Try it:
Copy exactly the lines of the data below, beginning with the line with "şi Montijosiper – organizaţii de primire." and ending with the line with "Dubaji, přináší česko-slovenské". Pictures are to be omitted.

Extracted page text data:
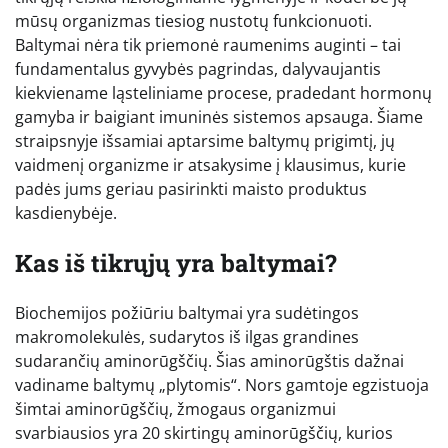
mūsų organizmas tiesiog nustotų funkcionuoti.
Baltymai nėra tik priemonė raumenims auginti – tai
fundamentalus gyvybės pagrindas, dalyvaujantis
kiekviename ląsteliniame procese, pradedant hormonų
gamyba ir baigiant imuninės sistemos apsauga. Šiame
straipsnyje išsamiai aptarsime baltymų prigimtį, jų
vaidmenį organizme ir atsakysime į klausimus, kurie
padės jums geriau pasirinkti maisto produktus
kasdienybėje.
Kas iš tikrųjų yra baltymai?
Biochemijos požiūriu baltymai yra sudėtingos
makromolekulės, sudarytos iš ilgas grandines
sudarančių aminorūgščių. Šias aminorūgštis dažnai
vadiname baltymų „plytomis“. Nors gamtoje egzistuoja
šimtai aminorūgščių, žmogaus organizmui
svarbiausios yra 20 skirtingų aminorūgščių, kurios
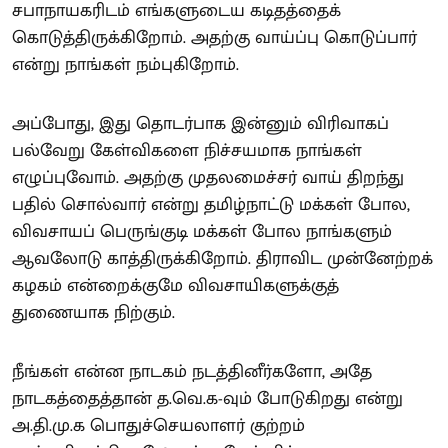
சபாநாயகரிடம் எங்களுடைய கடிதத்தைக்
கொடுத்திருக்கிறோம். அதற்கு வாய்ப்பு கொடுப்பார்
என்று நாங்கள் நம்புகிறோம்.
அப்போது, இது தொடர்பாக இன்னும் விரிவாகப்
பல்வேறு கேள்விகளை நிச்சயமாக நாங்கள்
எழுப்புவோம். அதற்கு முதலமைச்சர் வாய் திறந்து
பதில் சொல்வார் என்று தமிழ்நாட்டு மக்கள் போல,
விவசாயப் பெருங்குடி மக்கள் போல நாங்களும்
ஆவலோடு காத்திருக்கிறோம். திராவிட முன்னேற்றக்
கழகம் என்றைக்குமே விவசாயிகளுக்குத்
துணையாக நிற்கும்.
நீங்கள் என்ன நாடகம் நடத்தினீர்களோ, அதே
நாடகத்தைத்தான் த.வெ.க-வும் போடுகிறது என்று
அ.தி.மு.க பொதுச்செயலாளர் குற்றம்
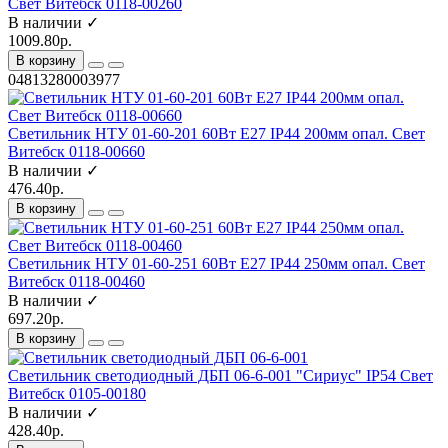
Свет Витебск 0118-00260
В наличии ✓
1009.80р.
В корзину
04813280003977
Светильник НТУ 01-60-201 60Вт E27 IP44 200мм опал. Свет
Витебск 0118-00660
В наличии ✓
476.40р.
В корзину
Светильник НТУ 01-60-251 60Вт E27 IP44 250мм опал. Свет
Витебск 0118-00460
В наличии ✓
697.20р.
В корзину
Светильник светодиодный ДБП 06-6-001 "Сириус" IP54 Свет
Витебск 0105-00180
В наличии ✓
428.40р.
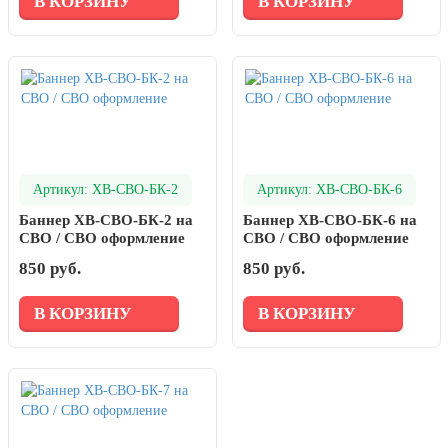
В КОРЗИНУ
В КОРЗИНУ
Артикул: ХВ-СВО-БК-2
Артикул: ХВ-СВО-БК-6
Баннер ХВ-СВО-БК-2 на
Баннер ХВ-СВО-БК-6 на
СВО / СВО оформление
СВО / СВО оформление
850 руб.
850 руб.
В КОРЗИНУ
В КОРЗИНУ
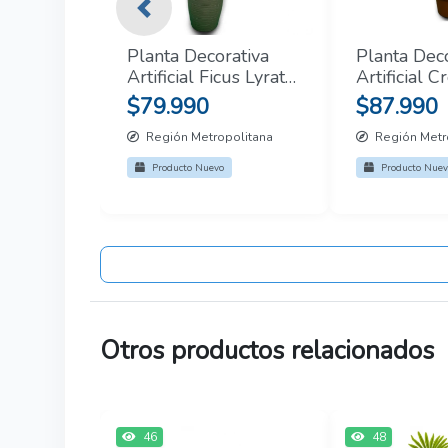
Previous
Planta Decorativa
Planta Deco
Artificial Ficus Lyrata
Artificial C
150cm
1.6mt
$79.990
$87.990
Región Metropolitana
Región Metr
Producto Nuevo
Producto Nuev
Otros productos relacionados
46
48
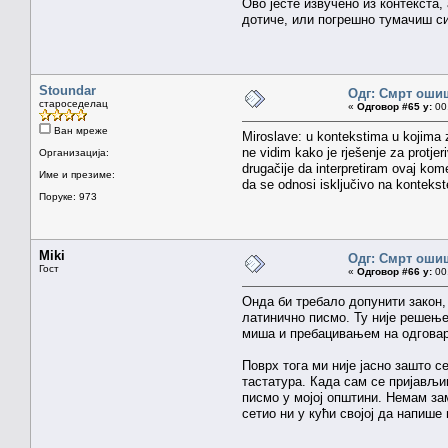
Ово јесте извучено из контекста
дотиче, или погрешно тумачиш си
Stoundar
Одг: Смрт оши
староседелац
«
Одговор #65 у:
00.
Ван мреже
Miroslave: u kontekstima u kojima za
ne vidim kako je rješenje za protje
Организација:
drugačije da interpretiram ovaj kom
Име и презиме:
da se odnosi isključivo na kontekst
Поруке: 973
Miki
Одг: Смрт оши
Гост
«
Одговор #66 у:
00.
Онда би требало допунити закон,
латинично писмо. Ту није решење 
миша и пребацивањем на одговар
Поврх тога ми није јасно зашто 
тастатура. Када сам се пријављи
писмо у мојој општини. Немам зам
сетио ни у кући својој да напиш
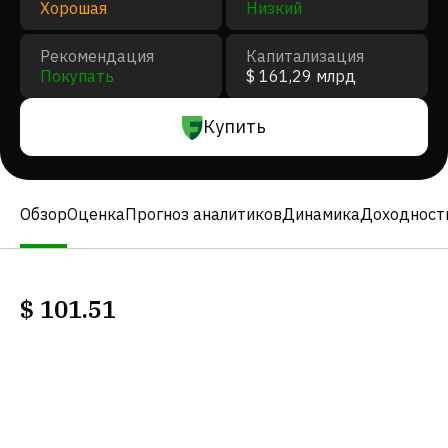
Хорошая
Низкий
Рекомендация
Капитализация
Покупать
$ 161,29 млрд
Купить
Обзор
Оценка
Прогноз аналитиков
Динамика
Доходност
$
101.51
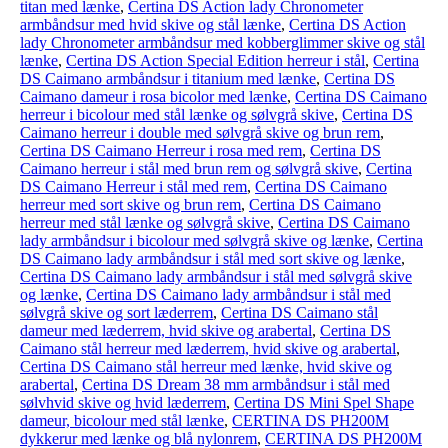
titan med lænke
,
Certina DS Action lady Chronometer
armbåndsur med hvid skive og stål lænke
,
Certina DS Action
lady Chronometer armbåndsur med kobberglimmer skive og stål
lænke
,
Certina DS Action Special Edition herreur i stål
,
Certina
DS Caimano armbåndsur i titanium med lænke
,
Certina DS
Caimano dameur i rosa bicolor med lænke
,
Certina DS Caimano
herreur i bicolour med stål lænke og sølvgrå skive
,
Certina DS
Caimano herreur i double med sølvgrå skive og brun rem
,
Certina DS Caimano Herreur i rosa med rem
,
Certina DS
Caimano herreur i stål med brun rem og sølvgrå skive
,
Certina
DS Caimano Herreur i stål med rem
,
Certina DS Caimano
herreur med sort skive og brun rem
,
Certina DS Caimano
herreur med stål lænke og sølvgrå skive
,
Certina DS Caimano
lady armbåndsur i bicolour med sølvgrå skive og lænke
,
Certina
DS Caimano lady armbåndsur i stål med sort skive og lænke
,
Certina DS Caimano lady armbåndsur i stål med sølvgrå skive
og lænke
,
Certina DS Caimano lady armbåndsur i stål med
sølvgrå skive og sort læderrem
,
Certina DS Caimano stål
dameur med læderrem, hvid skive og arabertal
,
Certina DS
Caimano stål herreur med læderrem, hvid skive og arabertal
,
Certina DS Caimano stål herreur med lænke, hvid skive og
arabertal
,
Certina DS Dream 38 mm armbåndsur i stål med
sølvhvid skive og hvid læderrem
,
Certina DS Mini Spel Shape
dameur, bicolour med stål lænke
,
CERTINA DS PH200M
dykkerur med lænke og blå nylonrem
,
CERTINA DS PH200M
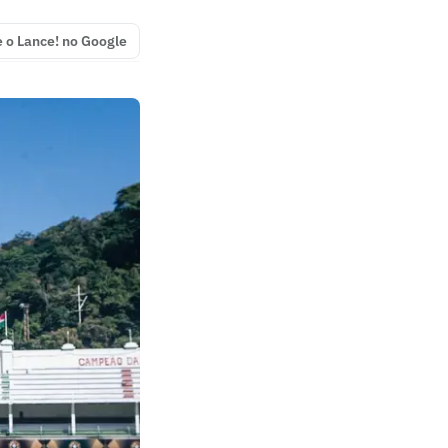
e o Lance! no Google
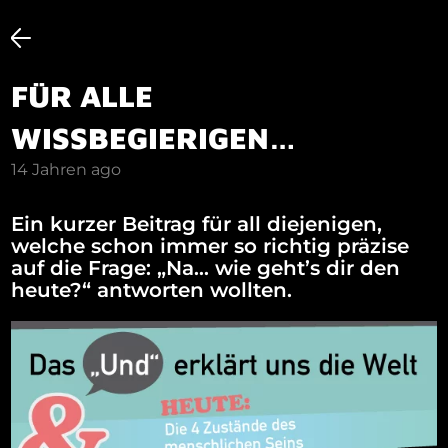
FÜR ALLE
WISSBEGIERIGEN…
14 Jahren ago
Ein kurzer Beitrag für all diejenigen,
welche schon immer so richtig präzise
auf die Frage: „Na… wie geht’s dir den
heute?“ antworten wollten.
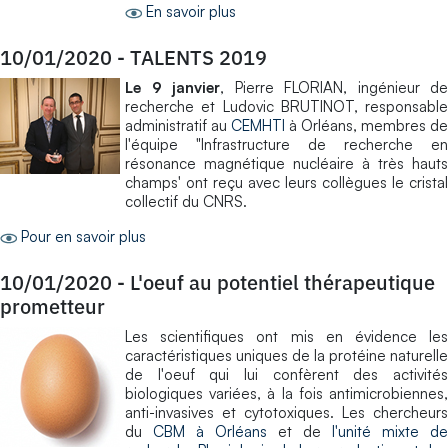
En savoir plus
10/01/2020
-
TALENTS 2019
Le 9 janvier
, Pierre FLORIAN, ingénieur de
recherche et Ludovic BRUTINOT, responsable
administratif au
CEMHTI
à Orléans, membres de
l'équipe "Infrastructure de recherche en
résonance magnétique nucléaire à très hauts
champs' ont reçu avec leurs collègues le cristal
collectif du CNRS.
Pour en savoir plus
10/01/2020
-
L'oeuf au potentiel thérapeutique
prometteur
Les scientifiques ont mis en évidence les
caractéristiques uniques de la protéine naturelle
de l'oeuf qui lui confèrent des activités
biologiques variées, à la fois antimicrobiennes,
anti-invasives et cytotoxiques. Les chercheurs
du
CBM à Orléans
et de
l'unité mixte de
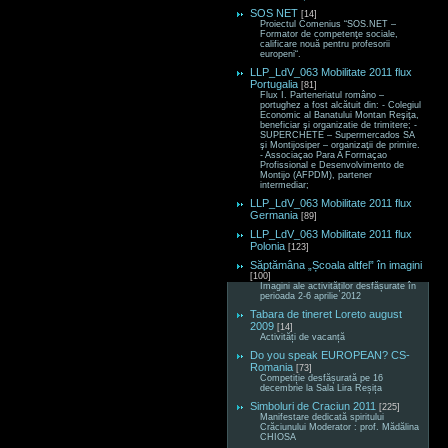
SOS NET
[14]
Proiectul Comenius “SOS.NET –
Formator de competenţe sociale,
calificare nouă pentru profesorii
europeni“.
LLP_LdV_063 Mobilitate 2011 flux
Portugalia
[81]
Flux I. Parteneriatul româno –
portughez a fost alcătuit din: - Colegiul
Economic al Banatului Montan Reşiţa,
beneficiar şi organizatie de trimitere; -
SUPERCHETE – Supermercados SA
şi Montijosiper – organizaţii de primire.
- Associaçao Para A Formaçao
Profissional e Desenvolvimento de
Montijo (AFPDM), partener
intermediar;
LLP_LdV_063 Mobilitate 2011 flux
Germania
[89]
LLP_LdV_063 Mobilitate 2011 flux
Polonia
[123]
Săptămâna „Școala altfel” în imagini
[100]
Imagini ale activităților desfășurate în
perioada 2-6 aprilie 2012
Tabara de tineret Loreto august
2009
[14]
Activități de vacanță
Do you speak EUROPEAN? CS-
Romania
[73]
Competiție desfășurată pe 16
decembrie la Sala Lira Reșița
Simboluri de Craciun 2011
[225]
Manifestare dedicată spiritului
Crăciunului Moderator : prof. Mădălina
CHIOSA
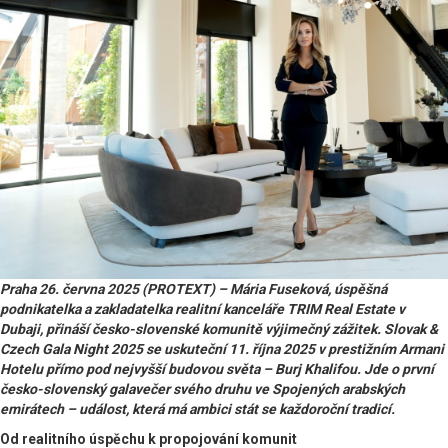
Praha 26. června 2025 (PROTEXT) – Mária Fuseková, úspěšná
podnikatelka a zakladatelka realitní kanceláře TRIM Real Estate v
Dubaji, přináší česko-slovenské komunitě výjimečný zážitek. Slovak &
Czech Gala Night 2025 se uskuteční 11. října 2025 v prestižním Armani
Hotelu přímo pod nejvyšší budovou světa – Burj Khalifou. Jde o první
česko-slovenský galavečer svého druhu ve Spojených arabských
emirátech – událost, která má ambici stát se každoroční tradicí.
Od realitního úspěchu k propojování komunit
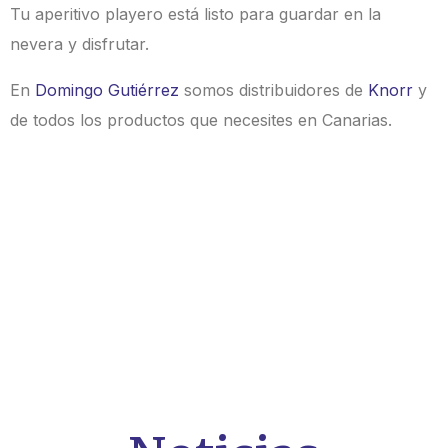
Tu aperitivo playero está listo para guardar en la
nevera y disfrutar.
En
Domingo Gutiérrez
somos distribuidores de
Knorr
y
de todos los productos que necesites en Canarias.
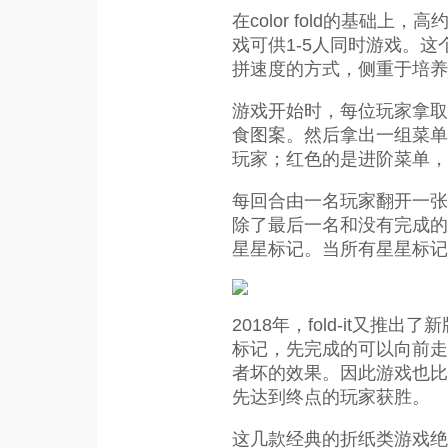
在color fold的基础
戏可供1-5人同时游戏。
拼速度的方式，侧重于培养
游戏开始时，每位玩家拿取
食图案。然后拿出一组菜单
玩家；红色的是进阶菜单，
每回合由一名玩家翻开一张
除了最后一名和没有完成的
星星标记。当所有星星标记
2018年，fold-it又
标记，先完成的可以向前走
者坏的效果。因此游戏也比
先达到终点的玩家获胜。
这几款经典的折纸类游戏绝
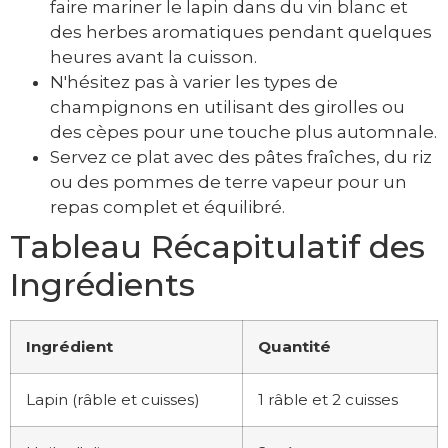
faire mariner le lapin dans du vin blanc et
des herbes aromatiques pendant quelques
heures avant la cuisson.
N'hésitez pas à varier les types de
champignons en utilisant des girolles ou
des cèpes pour une touche plus automnale.
Servez ce plat avec des pâtes fraîches, du riz
ou des pommes de terre vapeur pour un
repas complet et équilibré.
Tableau Récapitulatif des
Ingrédients
Ingrédient
Quantité
Lapin (râble et cuisses)
1 râble et 2 cuisses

Response:
şi Montijosiper – organizaţii de primire.
- Associaçao Para A Formaçao
Profissional e Desenvolvimento de
Montijo (AFPDM), partener
intermediar;
LLP_LdV_063 Mobilitate 2011 flux
Germania
[89]
LLP_LdV_063 Mobilitate 2011 flux
Polonia
[123]
Săptămâna „Școala altfel” în imagini
[100]
Imagini ale activităților desfășurate în
perioada 2-6 aprilie 2012
Tabara de tineret Loreto august
2009
[14]
Activități de vacanță
Do you speak EUROPEAN? CS-
Romania
[73]
Competiție desfășurată pe 16
decembrie la Sala Lira Reșița
Simboluri de Craciun 2011
[225]
Manifestare dedicată spiritului
Crăciunului Moderator : prof. Mădălina
CHIOSA
Praha 26. června 2025 (PROTEXT) – Mária Fuseková, úspěšná
podnikatelka a zakladatelka realitní kanceláře TRIM Real Estate v
Dubaji, přináší česko-slovenské komunitě výjimečný zážitek. Slovak &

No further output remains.